One of the main principles of law is the law of negligence. The main purpose of the law is to maintain and enforce expected standards of care in relationships between people. It is a fluid and dynamic law because it is always responding to current situations. What may not have been a case of negligence 30 years ago may be a case of negligence today. For example, the failure of a physician to warn a patient of the risk of HIV infection in 1980, when performing artificial insemination, may not have been a case of negligence then because the risk was not known at the time but would be a case of negligence today because the risk is now well known.
To establish a case of negligence, the plaintiff must prove the following: (1) a duty of care has arisen between the plaintiff and defendant, (2) the defendant breached the standard of care which was required to meet that duty, and (3) the plaintiff suffered damages (losses) resulting from the breach. Negligence may occur when providing information or advice. An example is an accountant failing to give proper tax advice. Negligence may also occur when performing an act. An example is an insurance agent who fails to provide the proper insurance coverage for a building contractor.

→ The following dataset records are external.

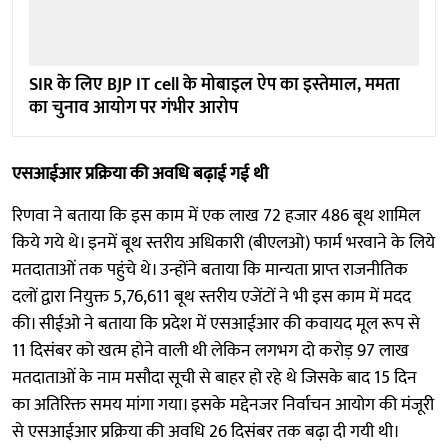
SIR के लिए BJP IT cell के मोबाइल ऐप का इस्तेमाल, ममता
का चुनाव आयोग पर गंभीर आरोप
एसआईआर प्रक्रिया की अवधि बढ़ाई गई थी
रिणवा ने बताया कि इस काम में एक लाख 72 हजार 486 बूथ शामिल
किये गये थे। इनमें बूथ स्तरीय अधिकारी (बीएलओ) फार्म भरवाने के लिये
मतदाताओं तक पहुंचे थे। उन्होंने बताया कि मान्यता प्राप्त राजनीतिक
दलों द्वारा नियुक्त 5,76,611 बूथ स्तरीय एजेंटों ने भी इस काम में मदद
की। सीईओ ने बताया कि प्रदेश में एसआईआर की कवायद मूल रूप से
11 दिसंबर को खत्म होने वाली थी लेकिन लगभग दो करोड़ 97 लाख
मतदाताओं के नाम मसौदा सूची से बाहर हो रहे थे जिसके बाद 15 दिन
का अतिरिक्त समय मांगा गया। इसके मद्देनजर निर्वाचन आयोग की मंजूरी
से एसआईआर प्रक्रिया की अवधि 26 दिसंबर तक बढ़ा दी गयी थी।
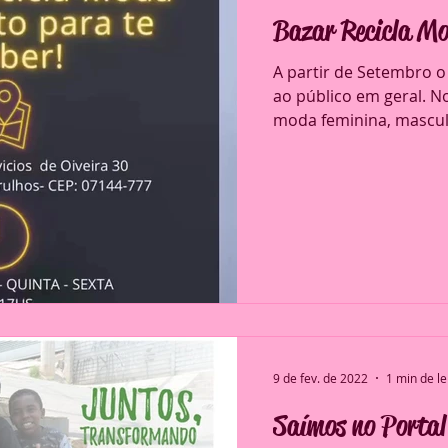
Bazar Recicla M
A partir de Setembro o
ao público em geral. N
moda feminina, masculi
9 de fev. de 2022
1 min de le
Saímos no Portal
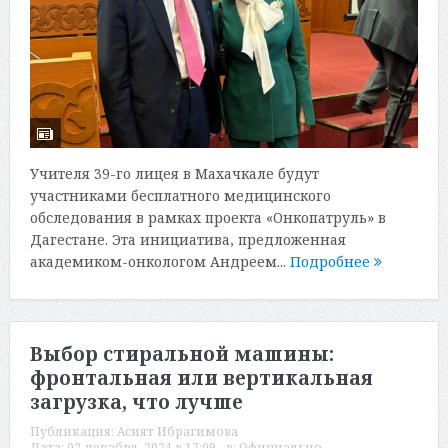
Учителя 39-го лицея в Махачкале будут
участниками бесплатного медицинского
обследования в рамках проекта «Онкопатруль» в
Дагестане. Эта инициатива, предложенная
академиком-онкологом Андреем...
Подробнее
Выбор стиральной машины:
фронтальная или вертикальная
загрузка, что лучше
Публикация:
Асият Ибрагимова
Дата:
02 декабря, 2024 в 17:09
в:
Официально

If the negligent act results in physical injury to the person, the negligent defendant “takes the victim” as found. This is the “thin skull” rule. The defendant is liable for all physical injury to the victim even though the victim had a pre-existing physical condition, such as a thin skull, which made the injury more serious than for an average person.
There are two main defences to a case of negligence. If the plaintiff voluntarily assumes the risk, the defendant cannot be liable for the damages suffered. If the plaintiff contributes to the damages by negligent conduct, the defendant is liable but the plaintiff’s damages are reduced. The damages suffered by a plaintiff who trips over a sandwich board sign, which is there to be seen, may be reduced by 50 per cent or more.